# ASSIGNED TASK
Please reproduce the entries below exactly, leaving the pictures out.
* * * * *
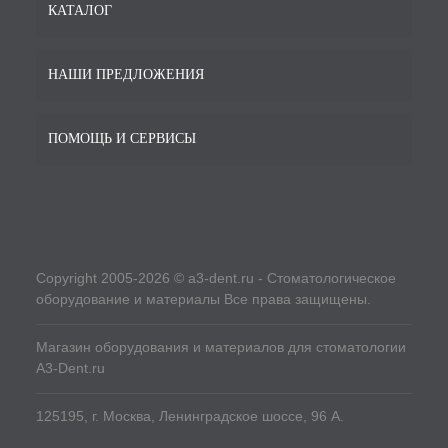
КАТАЛОГ
НАШИ ПРЕДЛОЖЕНИЯ
ПОМОЩЬ И СЕРВИСЫ
Copyright 2005-2026 © a3-dent.ru - Стоматологическое
оборудование и материалы Все права защищены.
Магазин оборудования и материалов для стоматологии
A3-Dent.ru
125195, г. Москва, Ленинградское шоссе, 96 А.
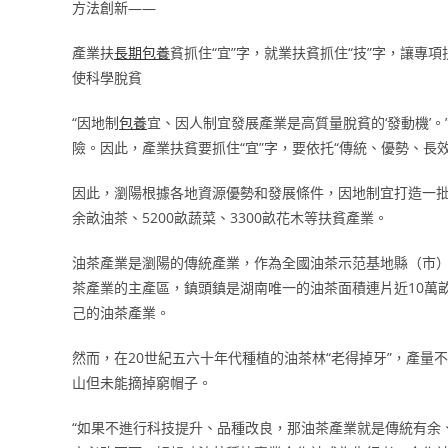
方法創新——
產業扶
長期包養
貧抓住“宜”字，就業扶貧抓住“技”字，讓
使科學脫貧
“因地制
包養
宜、因人制宜發展產業是高質量脫貧的‘發動機’
險。因此，產業扶貧要抓住“宜”字，要依托“傳統、優勢、長
因此，瀏陽根據各地資源優勢和發展條件，因地制宜打造一批有
余畝油茶、5200畝蔬菜、3300畝花木等扶貧產業。
油茶產業是瀏陽的傳統產業，作為全國油茶示范基地縣（市）
茶產業的主產區，鎮頭鎮是湖南唯一的油茶面積連片近10萬畝
己的油茶產業。
然而，在20世紀五六十年代種植的油茶林“老得掉牙”，產
山但未能摘掉窮帽子。
“如果不進行科技提升、品種改良，那油茶產業就是傳統有余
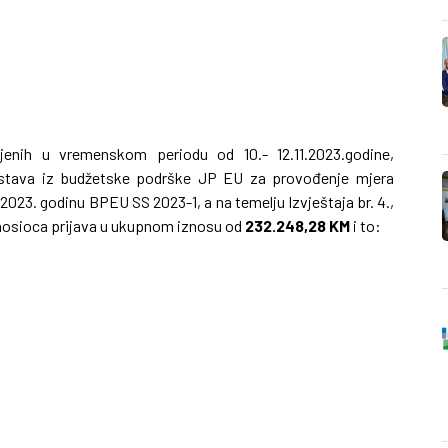
enih u vremenskom periodu od 10.- 12.11.2023.godine,
stava iz budžetske podrške JP EU za provođenje mjera
023. godinu BPEU SS 2023-1, a na temelju Izvještaja br. 4.,
dnosioca prijava u ukupnom iznosu od
232.248,28 KM
i to:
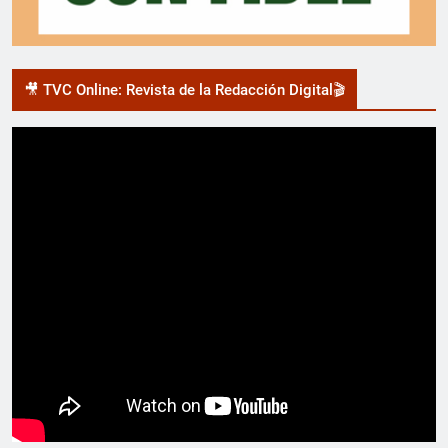
🎥 TVC Online: Revista de la Redacción Digital🎬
* * * * *
# OUTPUT BELOW
КАТАЛОГ
НАШИ ПРЕДЛОЖЕНИЯ
ПОМОЩЬ И СЕРВИСЫ
Copyright 2005-2026 © a3-dent.ru - Стоматологическое
оборудование и материалы Все права защищены.
Магазин оборудования и материалов для стоматологии
A3-Dent.ru
125195, г. Москва, Ленинградское шоссе, 96 А.
方法創新——
產業扶
長期包養
貧抓住“宜”字，就業扶貧抓住“技”字，讓
使科學脫貧
“因地制
包養
宜、因人制宜發展產業是高質量脫貧的‘發動機’
險。因此，產業扶貧要抓住“宜”字，要依托“傳統、優勢、長
因此，瀏陽根據各地資源優勢和發展條件，因地制宜打造一批有
余畝油茶、5200畝蔬菜、3300畝花木等扶貧產業。
油茶產業是瀏陽的傳統產業，作為全國油茶示范基地縣（市）
茶產業的主產區，鎮頭鎮是湖南唯一的油茶面積連片近10萬畝
己的油茶產業。
然而，在20世紀五六十年代種植的油茶林“老得掉牙”，產
山但未能摘掉窮帽子。
“如果不進行科技提升、品種改良，那油茶產業就是傳統有余
enih u vremenskom periodu od 10.- 12.11.2023.godine,
stava iz budžetske podrške JP EU za provođenje mjera
023. godinu BPEU SS 2023-1, a na temelju Izvještaja br. 4.,
dnosioca prijava u ukupnom iznosu od
232.248,28 KM
i to:
🎥 TVC Online: Revista de la Redacción Digital🎬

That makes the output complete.